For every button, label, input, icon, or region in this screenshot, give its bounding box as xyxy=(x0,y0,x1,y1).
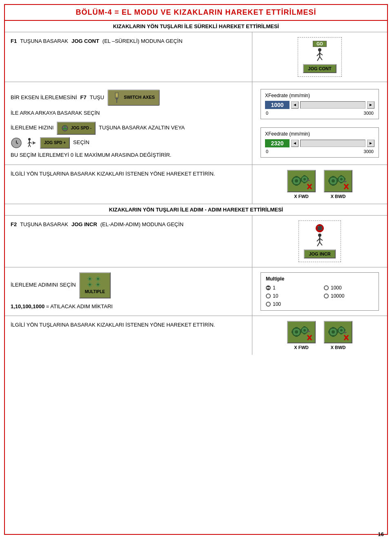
row5-left: İLERLEME ADIMINI SEÇİN xyxy=(5,267,252,316)
jog-cont-button[interactable]: JOG CONT xyxy=(303,64,336,73)
ilerleme-label: İLERLEME HIZINI xyxy=(11,124,53,132)
svg-point-63 xyxy=(89,278,91,280)
feedrate2-input-row: 2320 ◄ ► xyxy=(265,139,374,147)
jog-spd-plus-button[interactable]: JOG SPD + xyxy=(40,137,70,149)
xbwd2-label: X BWD xyxy=(331,345,346,350)
feedrate2-range: 0 3000 xyxy=(265,149,374,154)
radio-1[interactable]: 1 xyxy=(266,285,316,291)
radio-dot-10000 xyxy=(324,294,329,298)
svg-rect-104 xyxy=(337,329,339,331)
radio-10[interactable]: 10 xyxy=(266,293,316,299)
row4-container: F2 TUŞUNA BASARAK JOG INCR (EL-ADIM-ADIM… xyxy=(5,216,387,267)
radio-1000[interactable]: 1000 xyxy=(324,285,374,291)
atilacak-values: 1,10,100,1000 xyxy=(11,303,45,309)
page-title: BÖLÜM-4 = EL MODU VE KIZAKLARIN HAREKET … xyxy=(5,5,387,21)
multiple-icon xyxy=(87,276,103,288)
svg-point-95 xyxy=(332,330,335,334)
person-icon xyxy=(314,48,325,62)
radio-label-1000: 1000 xyxy=(331,285,342,291)
x-bwd-button2[interactable]: X BWD xyxy=(324,321,352,350)
x-fwd-button[interactable]: X FWD xyxy=(287,170,316,199)
row2-right: XFeedrate (mm/min) 1000 ◄ ► 0 3000 XFeed… xyxy=(252,82,387,165)
radio-10000[interactable]: 10000 xyxy=(324,293,374,299)
xfwd-icon xyxy=(289,172,314,190)
svg-point-78 xyxy=(97,284,99,285)
xfwd2-label: X FWD xyxy=(294,345,308,350)
feedrate1-title: XFeedrate (mm/min) xyxy=(265,93,374,98)
go-label: GO xyxy=(313,41,327,47)
x-bwd-button[interactable]: X BWD xyxy=(324,170,352,199)
jog-spd-minus-button[interactable]: JOG SPD - xyxy=(57,122,96,135)
svg-rect-82 xyxy=(295,335,298,337)
radio-label-1: 1 xyxy=(273,285,276,291)
f7-key: F7 xyxy=(80,93,87,102)
ilerleme-row: İLERLEME HIZINI JOG SPD - TUŞUNA BASARAK… xyxy=(11,122,246,160)
x-fwd-img2 xyxy=(287,321,316,343)
radio-label-100: 100 xyxy=(273,301,281,307)
svg-line-21 xyxy=(29,145,31,147)
svg-marker-9 xyxy=(115,98,118,100)
svg-marker-22 xyxy=(33,141,36,145)
row5-container: İLERLEME ADIMINI SEÇİN xyxy=(5,267,387,316)
f1-key: F1 xyxy=(11,37,17,46)
row2-left: BİR EKSEN İLERLEMESİNİ F7 TUŞU SWITCH AX… xyxy=(5,82,252,165)
svg-line-57 xyxy=(317,242,320,246)
row2-t2: TUŞU xyxy=(90,93,104,102)
x-fwd-button2[interactable]: X FWD xyxy=(287,321,316,350)
feedrate2-left-arrow[interactable]: ◄ xyxy=(291,140,298,147)
svg-rect-102 xyxy=(340,326,342,327)
direction-buttons: X FWD xyxy=(287,170,352,199)
jog-incr-button[interactable]: JOG INCR xyxy=(304,249,335,258)
jog-spd-minus-icon xyxy=(61,124,69,132)
row6-container: İLGİLİ YÖN TUŞLARINA BASARAK KIZAKLARI İ… xyxy=(5,316,387,355)
svg-point-73 xyxy=(89,284,91,285)
title-text: BÖLÜM-4 = EL MODU VE KIZAKLARIN HAREKET … xyxy=(76,8,316,16)
svg-point-39 xyxy=(332,179,335,182)
row2-text-row: BİR EKSEN İLERLEMESİNİ F7 TUŞU SWITCH AX… xyxy=(11,89,246,118)
switch-axes-button[interactable]: SWITCH AXES xyxy=(107,89,160,106)
row5-text-row: İLERLEME ADIMINI SEÇİN xyxy=(11,272,246,298)
feedrate1-left-arrow[interactable]: ◄ xyxy=(291,101,298,109)
radio-100[interactable]: 100 xyxy=(266,301,316,307)
multiple-button[interactable]: MULTIPLE xyxy=(79,272,111,298)
feedrate1-range: 0 3000 xyxy=(265,111,374,116)
x-fwd-img xyxy=(287,170,316,192)
ilgili-yon-text: İLGİLİ YÖN TUŞLARINA BASARAK KIZAKLARI İ… xyxy=(11,170,246,178)
svg-rect-88 xyxy=(303,333,305,334)
feedrate2-title: XFeedrate (mm/min) xyxy=(265,131,374,137)
feedrate1-right-arrow[interactable]: ► xyxy=(367,101,374,109)
svg-rect-96 xyxy=(332,327,334,329)
row4-text-row: F2 TUŞUNA BASARAK JOG INCR (EL-ADIM-ADIM… xyxy=(11,220,246,229)
svg-rect-31 xyxy=(303,175,305,176)
svg-point-101 xyxy=(340,329,343,332)
svg-rect-87 xyxy=(303,326,305,327)
radio-label-10: 10 xyxy=(273,293,278,299)
row1-t2: TUŞUNA BASARAK xyxy=(20,37,68,46)
row1-container: F1 TUŞUNA BASARAK JOG CONT (EL –SÜREKLİ)… xyxy=(5,32,387,82)
ilerleme-label-row: İLERLEME HIZINI JOG SPD - TUŞUNA BASARAK… xyxy=(11,122,246,135)
jog-spd-minus-label: JOG SPD - xyxy=(71,125,91,131)
svg-rect-48 xyxy=(337,178,339,180)
svg-rect-7 xyxy=(116,93,118,97)
svg-rect-42 xyxy=(328,180,330,182)
svg-point-0 xyxy=(318,48,321,51)
radio-dot-100 xyxy=(266,302,271,307)
jog-spd-plus-label: JOG SPD + xyxy=(44,140,66,146)
xbwd-icon xyxy=(326,172,350,190)
svg-rect-98 xyxy=(328,331,330,333)
svg-rect-83 xyxy=(292,331,293,333)
svg-point-45 xyxy=(340,178,343,180)
row1-text-row: F1 TUŞUNA BASARAK JOG CONT (EL –SÜREKLİ)… xyxy=(11,37,246,46)
svg-rect-105 xyxy=(344,329,345,331)
feedrate1-min: 0 xyxy=(266,111,268,116)
svg-point-80 xyxy=(295,330,298,334)
svg-point-30 xyxy=(303,178,306,180)
section2-header: KIZAKLARIN YÖN TUŞLARI İLE ADIM - ADIM H… xyxy=(5,204,387,216)
ilerleme-adim-label: İLERLEME ADIMINI SEÇİN xyxy=(11,281,76,289)
bu-secim-text: BU SEÇİM İLERLEMEYİ 0 İLE MAXİMUM ARASIN… xyxy=(11,151,246,160)
switch-axes-icon xyxy=(112,92,121,103)
svg-line-4 xyxy=(317,57,320,61)
xbwd2-icon xyxy=(326,323,350,341)
svg-rect-41 xyxy=(332,184,334,186)
feedrate2-right-arrow[interactable]: ► xyxy=(367,140,374,147)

EXERCISE: Wherever the word "right" appears in the entries above, copy that line.

EXPECTED OUTPUT:
row2-right: XFeedrate (mm/min) 1000 ◄ ► 0 3000 XFeed… xyxy=(252,82,387,165)
feedrate1-right-arrow[interactable]: ► xyxy=(367,101,374,109)
feedrate2-right-arrow[interactable]: ► xyxy=(367,140,374,147)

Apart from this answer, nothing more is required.